Medicine · Anemia (Iron Deficiency, Hemolytic, Sickle Cell, Thalassemia)

A 40-year-old man with sickle cell anaemia (HbSS) presents with severe acute chest syndrome: SpO₂ 88%, bilateral infiltrates, fever, chest pain, and Hb 5.8 g/dL (baseline 8 g/dL).
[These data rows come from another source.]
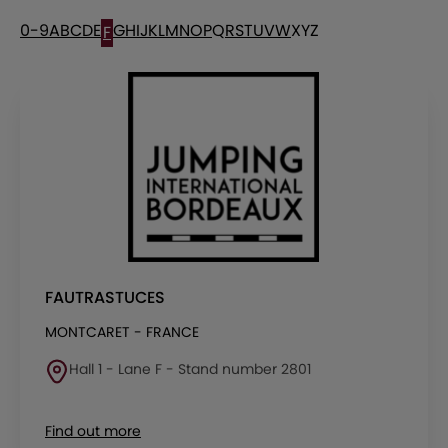
0-9
A
B
C
D
E
G
H
I
J
K
L
M
N
O
P
Q
R
S
T
U
V
W
X
Y
Z
F
FAUTRASTUCES
MONTCARET - FRANCE
Hall 1 - Lane F - Stand number 2801
Find out more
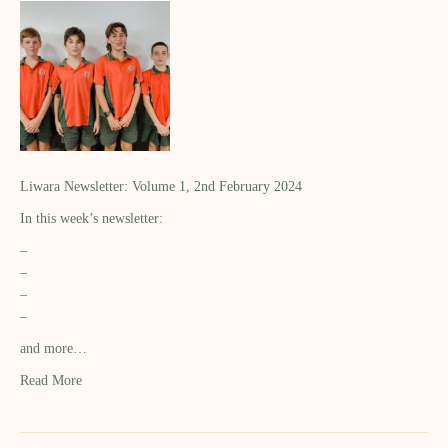
Liwara Newsletter: Volume 1, 2nd February 2024
In this week’s newsletter:
–
–
–
–
and more…
Read More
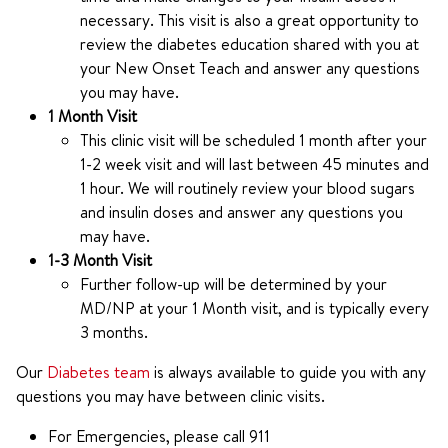
necessary. This visit is also a great opportunity to
review the diabetes education shared with you at
your New Onset Teach and answer any questions
you may have.
1 Month Visit
This clinic visit will be scheduled 1 month after your
1-2 week visit and will last between 45 minutes and
1 hour. We will routinely review your blood sugars
and insulin doses and answer any questions you
may have.
1-3 Month Visit
Further follow-up will be determined by your
MD/NP at your 1 Month visit, and is typically every
3 months.
Our
Diabetes team
is always available to guide you with any
questions you may have between clinic visits.
For Emergencies, please call 911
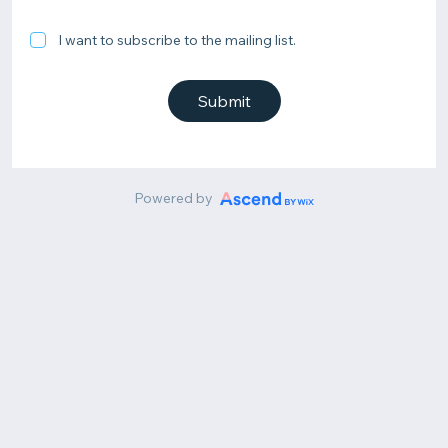
I want to subscribe to the mailing list.
Submit
Powered by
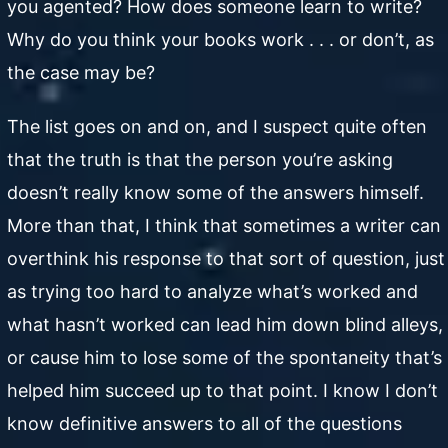
you agented? How does someone learn to write?
Why do you think your books work . . . or don’t, as
the case may be?
The list goes on and on, and I suspect quite often
that the truth is that the person you’re asking
doesn’t really know some of the answers himself.
More than that, I think that sometimes a writer can
overthink his response to that sort of question, just
as trying too hard to analyze what’s worked and
what hasn’t worked can lead him down blind alleys,
or cause him to lose some of the spontaneity that’s
helped him succeed up to that point. I know I don’t
know definitive answers to all of the questions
Which is the most critical immediate intervention?

  • A Emergency exchange transfusion targeting HbS fraction <30%
  • B Simple transfusion to raise Hb to 10 g/dL
  • C Hydroxyurea 15 mg/kg/day urgently to reduce sickling
  • D High-flow oxygen alone with IV hydration and incentive spirometry
Correct answer: A. Emergency exchange transfusion targeting HbS fraction <30%

Explanation

Severe acute chest syndrome (ACS) with respiratory failure (SpO₂ <90%) and rapid decline is a medical emergency requiring emergency exchange transfusion (erythrocytapheresis) to rapidly reduce HbS fraction below 30% while maintaining total Hb near baseline to avoid hyperviscosity. Simple transfusion risks hyperviscosity if Hb rises above 11 g/dL and does not sufficiently reduce HbS percentage. Hydroxyurea has no role in acute management. Supportive therapy (O₂, analgesia, incentive spirometry, empiric antibiotics) is essential but exchange transfusion is the definitive intervention for severe ACS.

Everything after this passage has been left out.